How to talk to your child about loss
How do you tell a three year old that his baby brother is never coming home?
How do you tell him that his heart stopped beating and that we don’t get to know why?
You tell him the same way you told him where babies come from. Truthfully, simply, and with real words that he’ll understand.
We told C that the baby wasn’t in my tummy anymore. He got somber. He could tell something was going on days before, probably when his grandparents picked him up from school with no warning. We told him that the baby’s heart had stopped beating and the doctors had to take him out of my belly. He’d heard the baby’s heartbeat weeks before on my fetal doppler. It scared him because it was too loud. We told Cillian that, just like the pictures we’d seen of fetuses the same age as his baby, this baby was too small to live outside of his bubble in mommy’s belly. We told him we would not get to bring the baby home. We held him and showed him the pictures of his brother, Mile Bubbles Clayton. He smiled when he heard his name choice. I held his hands in the size that Miles had been. I told him it was ok to be sad that we would never get to have our baby come home. We clearly and simply said to him, “The baby died.”
He asked me to go play cars with him. I think that is a child’s way of saying, “I’m going to be ok.” or “I’m going to go process this in a way that I know how.” And that’s ok. Children need patience and calm too. They need to processes these emotions that are far bigger than they are. They need time to grieve in their own way.
A few hour later, he told me he was sad because the baby doesn’t get to come home. I told him I was too. He asked if the doctors were going to keep the baby forever and if they took him all apart. My heart shattered into even smaller pieces. I reassured him that we were going to take Miles to a special place and bury him, all of him, with Jon’s Grammy and that he would be safe. Miles’s tiny head and body and legs were all still attached just like his own are, but that he just wasn’t alive. His spirit was gone from his body.
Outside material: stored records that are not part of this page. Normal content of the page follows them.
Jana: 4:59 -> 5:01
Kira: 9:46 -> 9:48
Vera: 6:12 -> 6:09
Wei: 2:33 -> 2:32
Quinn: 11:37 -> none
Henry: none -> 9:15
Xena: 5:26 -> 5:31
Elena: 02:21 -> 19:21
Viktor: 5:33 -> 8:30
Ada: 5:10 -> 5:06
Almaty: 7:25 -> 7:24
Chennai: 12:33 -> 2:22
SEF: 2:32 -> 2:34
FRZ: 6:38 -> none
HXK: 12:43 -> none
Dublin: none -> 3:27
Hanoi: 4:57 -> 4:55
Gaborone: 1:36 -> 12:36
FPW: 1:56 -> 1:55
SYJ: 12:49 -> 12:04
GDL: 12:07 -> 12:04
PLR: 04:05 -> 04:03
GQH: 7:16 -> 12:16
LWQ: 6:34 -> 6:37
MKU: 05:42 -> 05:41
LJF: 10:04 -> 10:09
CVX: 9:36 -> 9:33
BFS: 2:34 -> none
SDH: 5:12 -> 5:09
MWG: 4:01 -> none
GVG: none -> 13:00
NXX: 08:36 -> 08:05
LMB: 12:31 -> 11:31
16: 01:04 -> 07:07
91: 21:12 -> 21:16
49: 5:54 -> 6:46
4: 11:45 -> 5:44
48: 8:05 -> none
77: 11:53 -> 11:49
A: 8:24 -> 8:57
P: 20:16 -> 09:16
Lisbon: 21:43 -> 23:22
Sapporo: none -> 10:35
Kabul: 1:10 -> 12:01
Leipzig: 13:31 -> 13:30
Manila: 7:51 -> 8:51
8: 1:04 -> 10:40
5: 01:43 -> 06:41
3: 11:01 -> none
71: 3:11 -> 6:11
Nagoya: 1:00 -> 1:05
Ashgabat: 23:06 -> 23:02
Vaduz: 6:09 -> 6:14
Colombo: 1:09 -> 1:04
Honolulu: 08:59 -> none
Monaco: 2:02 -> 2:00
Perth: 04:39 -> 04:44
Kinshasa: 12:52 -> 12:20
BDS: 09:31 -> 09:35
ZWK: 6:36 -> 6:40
On the way to school the next day, C did his familiar routine of, “This is what the baby will sound like! ‘Goo goo ga ga!’” Then he added, “But we won’t ever get to hear him.”
It’s oddly comforting to hear that he understands what this means even if he doesn’t understand what happened.
I know there will be more questions and more blunt comments. I’m already dreading the holidays – Halloween, birthdays, Christmas – because we had talked about how we would include the baby in our celebrations. But we will just take it one comment, one question, and one celebration at a time being as honest and open as can, answering questions that are asked without giving more information than he’s looking for.
This is going to be hard, for the rest of our lives.
Thank you to everyone who has asked about C during this time or sent him special gifts. Everyone is quick to consider me, the mama, but few recognize that this loss was shared by so many more.